The Chinese, Mayan, Greek and Roman civilizations tried to predict when solar eclipses would happen. The Aztecs believed that only during solar eclipses did the destruction god come down and reigned terror. The ancient Chinese, who documented a 6-minute, 25-second eclipse in 1302 B.C., believed an ancient dragon attacked the sun during solar eclipses.

"The sun is so important. You rely on it for your heat, growing crops, other things," Boston said. "Cross-culturally, we see the dark being a negative thing."

Some cultures previously embraced solar eclipses, though. Ancient Irish cultures saw solar eclipses as a time of renewal and happiness. Polynesian cultures saw the sun as feminine and the moon as masculine. So they thought that when the sun and moon joined, it was the one time for couples to consummate their relationships.

Across time, Boston said, civilizations generally look to the cosmos for order because religions generally view the sky as a heavenly place and the ground as an undesirable place.

"In a majority of cultures, we have this notion of the sky being the godly plane, where people want to go, versus below being death; destruction; where people don't want to go," Boston said.

Anthropology and sociology are very connected now, she said, because in past groups did not use the same languages to connect with each other and transfer meanings to each other. Today, Boston said, the internet is a worldwide means to communicate that's nearly identical anywhere in the world.

While scientists plan to study the eclipse and gather data from it, Boston noted some small groups still look for greater meaning from Monday's eclipse. With another total solar eclipse crossing parts of the United States, including southeastern Missouri, in 2024, a handful of fringe Christian groups see this eclipse as signaling doom from the Book of Revelation, she said.

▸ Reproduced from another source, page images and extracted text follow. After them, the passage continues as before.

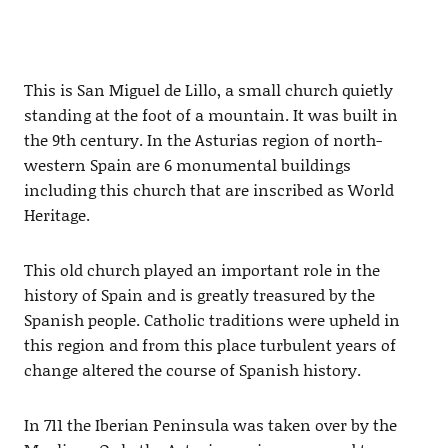
This is San Miguel de Lillo, a small church quietly
standing at the foot of a mountain. It was built in
the 9th century. In the Asturias region of north-
western Spain are 6 monumental buildings
including this church that are inscribed as World
Heritage.
This old church played an important role in the
history of Spain and is greatly treasured by the
Spanish people. Catholic traditions were upheld in
this region and from this place turbulent years of
change altered the course of Spanish history.
In 711 the Iberian Peninsula was taken over by the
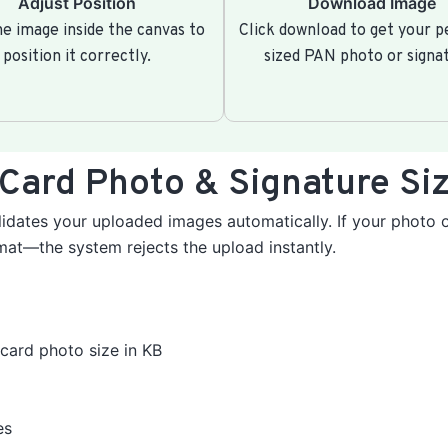
Adjust Position
Download Image
e image inside the canvas to
Click download to get your p
position it correctly.
sized PAN photo or signa
Card Photo & Signature Siz
idates your uploaded images automatically. If your photo o
rmat—the system rejects the upload instantly.
card photo size in KB
es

An Army brat, with a father from Illinois, Boston came to LU in the fall of 2016 from Reno, Nevada, to be closer to home. She fell in love with anthropology as a child as she watched History Channel shows and documentaries on rare times when her dad was home from deployments.

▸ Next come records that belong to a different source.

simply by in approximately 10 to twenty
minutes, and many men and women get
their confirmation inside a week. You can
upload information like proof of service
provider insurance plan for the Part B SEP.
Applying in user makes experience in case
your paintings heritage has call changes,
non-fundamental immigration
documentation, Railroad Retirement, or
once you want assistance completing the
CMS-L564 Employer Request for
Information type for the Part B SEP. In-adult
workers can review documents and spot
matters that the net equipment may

"I know a lot of people have fascinations with growing up and making discoveries," Boston said. "I just wanted to understand what was going on, particularly from a religious standpoint."

At 35, she's working with the Missouri Historical Society to analyze a bullet thought to have been used by Civil War soldiers to bite down on during amputations. She's analyzing the bullet to see if bite marks on it are human, or possibly animal. She said the study tests the idea that Civil War amputations did not use anesthetics.

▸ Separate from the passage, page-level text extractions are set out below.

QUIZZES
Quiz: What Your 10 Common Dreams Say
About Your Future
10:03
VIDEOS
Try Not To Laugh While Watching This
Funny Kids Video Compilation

She's also excavating a 100-year-old farmhouse on land in Prairie Home, near Boonville. Boston said the house was thought to belong to a German family, but actually belonged to an Italian family. Because Itialian families were rare here at that time, and many of the goods in the house were from Italy, she's studying the way the owner lived.

Ultimately, Boston think's the rarity of solar eclipses caused the fascination with this one. The last total solar eclipse visible in Missouri happened in 1861. The last time a total solar eclipse visible in this part of Missouri occurred was in 1257.

Alhough we know more about what causes solar eclipses, that rarity still makes them elusive.

"They happen fairly consistently, just not every place in the world," Boston said. "Anything that's considered rare is identified as important.